Democratic elections are thought to be critical in reducing corruption among government officials. Because the public disliked corruption, voters are likely to punish politicians who use public office for personal benefit. However, the actual evidence to date is contradictory, and it frequently shows that the electoral penalty for corruption is quite moderate. If voters do not punish corrupt politicians, it is often assumed that this is due to the institutional systems in which voters live.

The Association for Democratic Reforms (ADR), which was founded in 1999, has been researching the backgrounds of individuals running for office. In partnership with the National Election Watch, ADR has conducted election watches for practically all state and parliament elections. The trend in victors with stated criminal charges has been noted for three consecutive Lok Sabha elections, according to ADR’s study for the Lok Sabha 2019 elections, titled “Analysis of Criminal Background, Financial, Education, Gender, and Other Details of Winners.”

Political parties have been ordered to publish criminal antecedents of contesting candidates, along with reasons for fielding each of these candidates, despite their “winnability,” according to a recent Supreme Court (SC) judgment in Public Interest Foundation v. Union Of India (2018). The Election Commission of India (ECI) has also issued a directive to carry with the Supreme Court’s directives regarding candidates’ criminal records. While the ruling is a step toward guaranteeing political accountability and transparency, the Supreme Court has given similar orders in the past few years. In this article, the author will be discussing the loopholes in the existing framework and the role played by the judiciary in decriminalisation of politics.

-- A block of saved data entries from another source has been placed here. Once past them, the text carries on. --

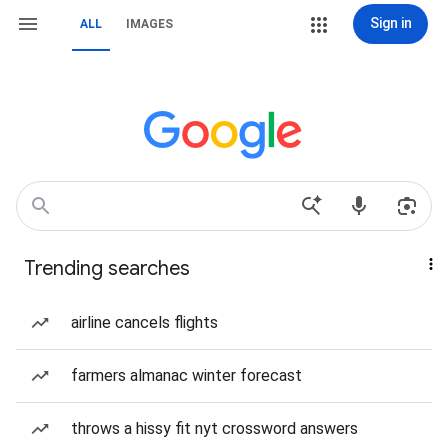
Sign in
ALL
IMAGES
Trending searches
airline cancels flights
farmers almanac winter forecast
throws a hissy fit nyt crossword answers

Top tier politicians and their federal crimes – an insight 

Data on the criminalisation of Politics

As per the data, as reported by Association for Democratic Reforms (ADR), the following are the statistics on the criminalisation of politics:

  1. Lok Sabha 2019: Of the 539 winners examined for the Lok Sabha 2019, 233 (43%) have filed criminal charges against themselves. 159 (29%) of the winners have disclosed significant criminal charges, such as rape, murder, attempted murder, kidnapping, and crimes against women, among others. In the Lok Sabha 2019 elections, a candidate with a criminal record had a 15.5 per cent probability of winning, while a candidate with a clean record had a 4.7 per cent chance.
  2. Lok Sabha 2014: 185 (34%) of the 542 winners examined at the Lok Sabha 2014 elections have filed criminal charges against themselves. Serious criminal cases were declared by 112 (21%) of the winners, including murder, attempted murder, community strife, kidnapping, and crimes against women. In the Lok Sabha 2014 elections, a candidate with a criminal record had a 13% probability of winning, while a candidate with a clean record had a 5% chance.
  3. Lok Sabha 2009: Of the 521 winners examined at the 2009 Lok Sabha elections, 158 (30%) have filed criminal charges against themselves. 77 victors (15%) had filed serious criminal charges against themselves.
Image and data source – Association for Democratic Reforms (ADR)

 

Visualizing corruption as the roots of all crimes 

Several committee studies over the previous few decades have also highlighted the growing criminalization of Indian politics and its consequences such as a major increase in corruption in the Nation. Beginning with the Goswami Committee on Electoral Reforms (1990), which addressed the need to rein in the expanding criminal elements in politics, the Vohra Committee Report (1993) highlights several frightening and extremely troubling tendencies. It alluded to several official reports, including those from the CBI, IB, and RAW, all of which unanimously expressed their views on the criminal network that was effectively running a parallel government. The Committee was also interested in criminal gangs that operated under the aegis of various political parties and government officials. The Committee was also concerned by the fact that some offenders had been elected to local councils, state assemblies, and the Parliament in recent years. 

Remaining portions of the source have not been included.